Na prática, temos estudos e pesquisas apontando que homens, mulheres, crianças e até animais experimentam benefícios com o uso de medicações homeopáticas, principalmente o alívio e a cura de sintomas dos mais diversos tipos de quadros, como alergias, sinusite, insônia, asma, depressão, ansiedade e muito mais.

Yoga

O Yoga ou Ioga é um termo de origem sânscrita, que tem a sua linhagem de algumas das mais tradicionais disciplinas físicas originárias da Índia. Algumas pessoas acham que essa arte está relacionada apenas a torcer ou movimentar o corpo de uma maneira estranha, mas as técnicas vão muito além de meras posturas.

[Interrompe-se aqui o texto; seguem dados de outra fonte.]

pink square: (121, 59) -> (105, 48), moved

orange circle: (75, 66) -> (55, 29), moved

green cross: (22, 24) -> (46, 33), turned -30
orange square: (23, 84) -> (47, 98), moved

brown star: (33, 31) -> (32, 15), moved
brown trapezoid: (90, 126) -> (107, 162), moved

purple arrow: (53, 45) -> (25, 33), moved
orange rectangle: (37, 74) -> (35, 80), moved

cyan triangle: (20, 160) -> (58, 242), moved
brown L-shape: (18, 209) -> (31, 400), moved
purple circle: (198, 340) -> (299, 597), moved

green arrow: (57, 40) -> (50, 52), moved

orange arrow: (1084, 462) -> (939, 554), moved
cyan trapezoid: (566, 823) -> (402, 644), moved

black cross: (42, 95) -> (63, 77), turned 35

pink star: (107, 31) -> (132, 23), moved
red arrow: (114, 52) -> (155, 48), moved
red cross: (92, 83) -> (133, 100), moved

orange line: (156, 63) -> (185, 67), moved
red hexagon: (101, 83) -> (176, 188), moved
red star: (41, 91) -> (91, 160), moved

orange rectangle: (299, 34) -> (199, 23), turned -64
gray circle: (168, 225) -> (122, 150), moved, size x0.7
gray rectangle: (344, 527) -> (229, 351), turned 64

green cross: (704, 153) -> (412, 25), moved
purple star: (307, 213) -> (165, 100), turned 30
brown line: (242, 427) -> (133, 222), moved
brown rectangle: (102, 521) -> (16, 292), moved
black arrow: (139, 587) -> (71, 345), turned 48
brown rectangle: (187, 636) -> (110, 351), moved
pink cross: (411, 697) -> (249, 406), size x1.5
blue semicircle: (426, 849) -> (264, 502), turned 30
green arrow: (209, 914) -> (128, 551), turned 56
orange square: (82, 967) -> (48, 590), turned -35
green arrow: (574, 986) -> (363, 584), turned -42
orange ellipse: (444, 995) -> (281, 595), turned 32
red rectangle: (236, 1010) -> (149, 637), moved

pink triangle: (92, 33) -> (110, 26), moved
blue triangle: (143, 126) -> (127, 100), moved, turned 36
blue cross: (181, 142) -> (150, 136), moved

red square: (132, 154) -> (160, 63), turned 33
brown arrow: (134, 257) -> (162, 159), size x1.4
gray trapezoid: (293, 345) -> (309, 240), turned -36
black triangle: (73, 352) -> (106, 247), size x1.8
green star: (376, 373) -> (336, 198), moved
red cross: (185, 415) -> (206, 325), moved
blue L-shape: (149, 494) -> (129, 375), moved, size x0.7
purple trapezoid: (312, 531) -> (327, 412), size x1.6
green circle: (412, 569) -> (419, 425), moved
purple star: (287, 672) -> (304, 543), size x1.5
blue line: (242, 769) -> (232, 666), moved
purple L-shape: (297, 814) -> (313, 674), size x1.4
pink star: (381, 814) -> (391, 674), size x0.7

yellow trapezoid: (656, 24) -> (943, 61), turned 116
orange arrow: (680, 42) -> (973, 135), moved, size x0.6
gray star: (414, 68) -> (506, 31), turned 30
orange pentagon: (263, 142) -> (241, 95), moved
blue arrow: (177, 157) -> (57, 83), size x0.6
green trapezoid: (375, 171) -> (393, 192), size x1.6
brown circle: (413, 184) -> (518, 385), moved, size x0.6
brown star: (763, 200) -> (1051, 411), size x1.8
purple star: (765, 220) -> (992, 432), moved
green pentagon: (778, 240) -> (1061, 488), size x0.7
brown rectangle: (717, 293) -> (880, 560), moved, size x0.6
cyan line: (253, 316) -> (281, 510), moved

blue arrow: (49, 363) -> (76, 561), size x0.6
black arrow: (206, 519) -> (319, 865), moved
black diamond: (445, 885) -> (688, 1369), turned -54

No âmbito da Política Nacional de Práticas Integrativas e Complementares, o que mais é aplicado aos pacientes é a promoção do conjunto de conhecimentos, que tentam harmonizar o corpo e a mente por meio de técnicas de respiração e posturas específicas — também como forma de exercício. 

São muitos ramos diferentes, que podem se adaptar aos mais variados perfis de praticantes, gerando resultados importantes como:

  • a conquista e a manutenção de uma boa saúde no geral;
  • a melhora de problemas respiratórios;
  • a redução da ansiedade;
  • mais flexibilidade;
  • o aumento da concentração;
  • mais tranquilidade;
  • grande paz interior, entre outros.

Fitoterapia

Por fim, a fitoterapia também faz parte da Política Nacional de Práticas Integrativas e Complementares e vem ganhando muito espaço nos últimos anos, sobretudo pelo aumento de pesquisas na área e a descoberta de novos princípios ativos, que produzem resultados melhores, mais eficientes e sem efeitos colaterais.

O conceito é contar com uma terapêutica caracterizada pelo uso de plantas medicinais ou substâncias derivadas delas em suas diferentes facetas farmacêuticas. Essa é uma forma de tratamento muito antiga, que era empregada por diversos povos, sobretudo em épocas ou locais onde não havia muitos medicamentos sintéticos disponíveis.

Desde 1978, a OMS (Organização Mundial de Saúde) vem expressando a sua posição a respeito da necessidade de valorizar a Fitoterapia no âmbito sanitário, especialmente no que se refere à atenção primária de saúde, enfatizando e estimulando protocolos que incluam fitoterápicos para a terapêutica de diversos tipos de patologias.

A Política Nacional de Práticas Integrativas e Complementares diferenciam dos tratamentos convencionais da medicina porque não focam na doença, mas na pessoa como um todo. Além disso, tem como objetivo oferecer tratamentos alternativos à medicina como a acupuntura, a homeopatia, o Yoga e a fitoterapia para auxiliar na redução de sintomas ou mesmo proporcionar o bem estar do paciente, auxiliando na cura de doenças ou condições físicas e psicológicas.